Le Parlement grec a adopté (229 "pour", 64 "non", 6 abstentions), dans la nuit de mercredi à jeudi, une série de réformes demandées par les créanciers de la Grèce en préalable à un nouveau plan d'aide portant sur au moins 80 milliards d'euros.

Selon un premier calcul, 229 députés ont validé le texte, 6 se sont abstenus et 64, dont l'ancien ministre des Finances Yanis Varoufakis et la présidente du Parlement Zoé Konstantopoulou, ont voté contre ces mesures, notamment des hausses de TVA et une réforme des retraites. Ce n'est qu'après minuit 30 que la présidente de l'Assemblée a appelé les députés à voter, dépassant donc de quelques minutes la deadline fixée par les créanciers.

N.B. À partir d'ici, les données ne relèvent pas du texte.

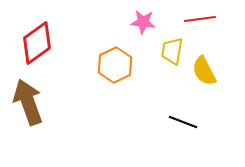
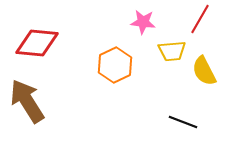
red line: rotated 52 degrees counterclockwise
red diamond: rotated 42 degrees clockwise
yellow trapezoid: rotated 104 degrees counterclockwise
brown arrow: moved 1 px left, 1 px up; rotated 12 degrees counterclockwise
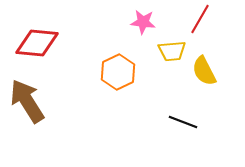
orange hexagon: moved 3 px right, 7 px down
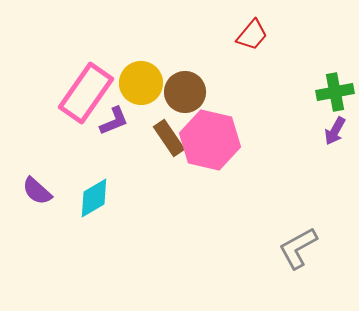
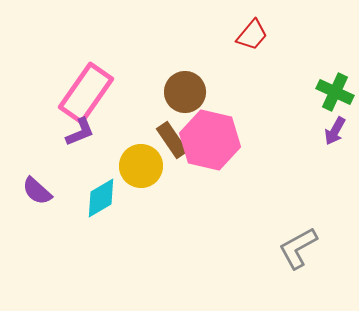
yellow circle: moved 83 px down
green cross: rotated 36 degrees clockwise
purple L-shape: moved 34 px left, 11 px down
brown rectangle: moved 3 px right, 2 px down
cyan diamond: moved 7 px right
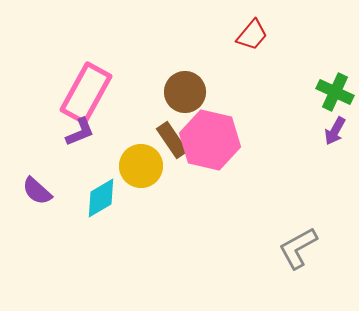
pink rectangle: rotated 6 degrees counterclockwise
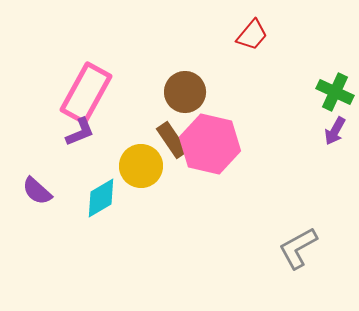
pink hexagon: moved 4 px down
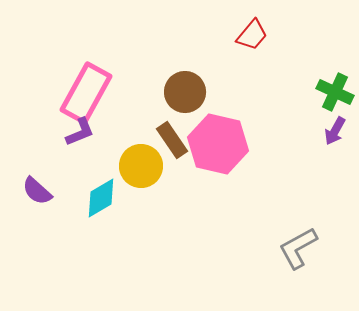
pink hexagon: moved 8 px right
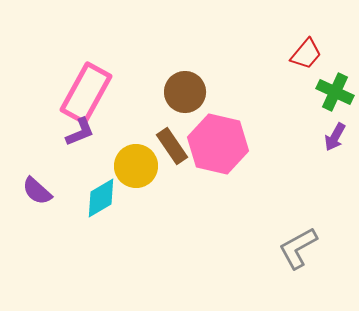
red trapezoid: moved 54 px right, 19 px down
purple arrow: moved 6 px down
brown rectangle: moved 6 px down
yellow circle: moved 5 px left
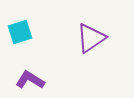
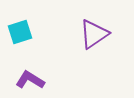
purple triangle: moved 3 px right, 4 px up
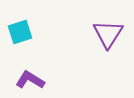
purple triangle: moved 14 px right; rotated 24 degrees counterclockwise
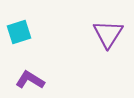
cyan square: moved 1 px left
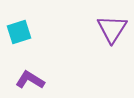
purple triangle: moved 4 px right, 5 px up
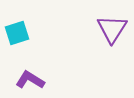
cyan square: moved 2 px left, 1 px down
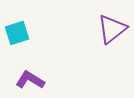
purple triangle: rotated 20 degrees clockwise
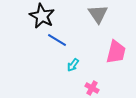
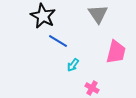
black star: moved 1 px right
blue line: moved 1 px right, 1 px down
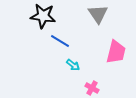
black star: rotated 20 degrees counterclockwise
blue line: moved 2 px right
cyan arrow: rotated 88 degrees counterclockwise
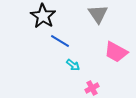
black star: rotated 25 degrees clockwise
pink trapezoid: rotated 105 degrees clockwise
pink cross: rotated 32 degrees clockwise
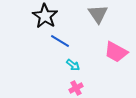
black star: moved 2 px right
pink cross: moved 16 px left
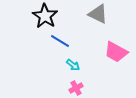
gray triangle: rotated 30 degrees counterclockwise
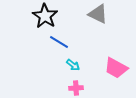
blue line: moved 1 px left, 1 px down
pink trapezoid: moved 16 px down
pink cross: rotated 24 degrees clockwise
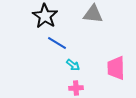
gray triangle: moved 5 px left; rotated 20 degrees counterclockwise
blue line: moved 2 px left, 1 px down
pink trapezoid: rotated 60 degrees clockwise
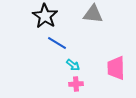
pink cross: moved 4 px up
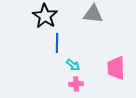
blue line: rotated 60 degrees clockwise
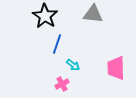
blue line: moved 1 px down; rotated 18 degrees clockwise
pink cross: moved 14 px left; rotated 24 degrees counterclockwise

Tsipras demande de supporter le "fardeau"

Avant cela, au sein de la Vouli, le Parlement grec, avaient eu lieu des déclarations de personnalités de différents partis.

Alexis Tsipras a pris la parole peu avant minuit, admettant que "beaucoup d’erreurs" avaient été commises et qu'il ne "fuit pas ses responsabilités”. Le Premier ministre a tenté de rassurer les députés grecs, et surtout ceux de sa propre formation, Syriza. M. Tsipras a invité ses collègues à supporter le "fardeau" que constitue ce troisième plan d'aide et à voter en faveur de l'accord intervenu lundi matin à Bruxelles.

Voici quelques-unes de ses déclarations :

- "Nous nous sommes battus contre le FMI. Je suis fier du combat nous avons mené."

- "Nous avons laissé un héritage de dignité et de démocratie. Nous avons planté une graine qui grandira en Europe."

- "Ce gouvernement va faire de son mieux pour que la Grèce ne soit pas une proie pour les autres Européens."

- "Le peuple grec sait distinguer ceux qui perdent une bataille déséquilibrée et ceux qui rendent les armes."

- "Je n'ai jamais cru que les étrangers devaient être blâmés pour tous les maux du pays. Le grand adversaire réside dans ces murs."

- "Il y avait d'abord deux solution : un accord auquel je ne croyais pas ou un défaut de payement, qui aurait rendu les choses incontrôlables. Ensuite, il y a eu une troisième option : une sortie de la Grèce. Si c'est ce que vous voulez, on peut le faire... Toutes cos options ont été un fardeau cette nuit-là (lors de la réunion de la zone euro dimanche soir). J'ai fait mon choix : ne pas conduire cette société à des choses encore pires, de l'amener au bord de la falaise."

- "Je serai le dernier à m'enfuir et je ne vais pas aider les gens qui veulent faire tomber ce gouvernement."

Alexis Tsipras a terminé son discours sous les applaudissements de nombreux représentants de Syriza. Il a également fait remarquer que la deadline (ce mercredi soir à minuit) pour se prononcer sur la proposition des créanciers était dépassée depuis quelques minutes et qu'il fallait maintenant voter. Le leader de Nouvelle Démocratie ne l'a pas entendu de cette oreille et a réclamé le droit à la parole, qui lui a été accordée. Il a notamment affirmé que "nous allons vous soutenir, mais vous nous prenez pour des idiots et nous ne le sommes pas".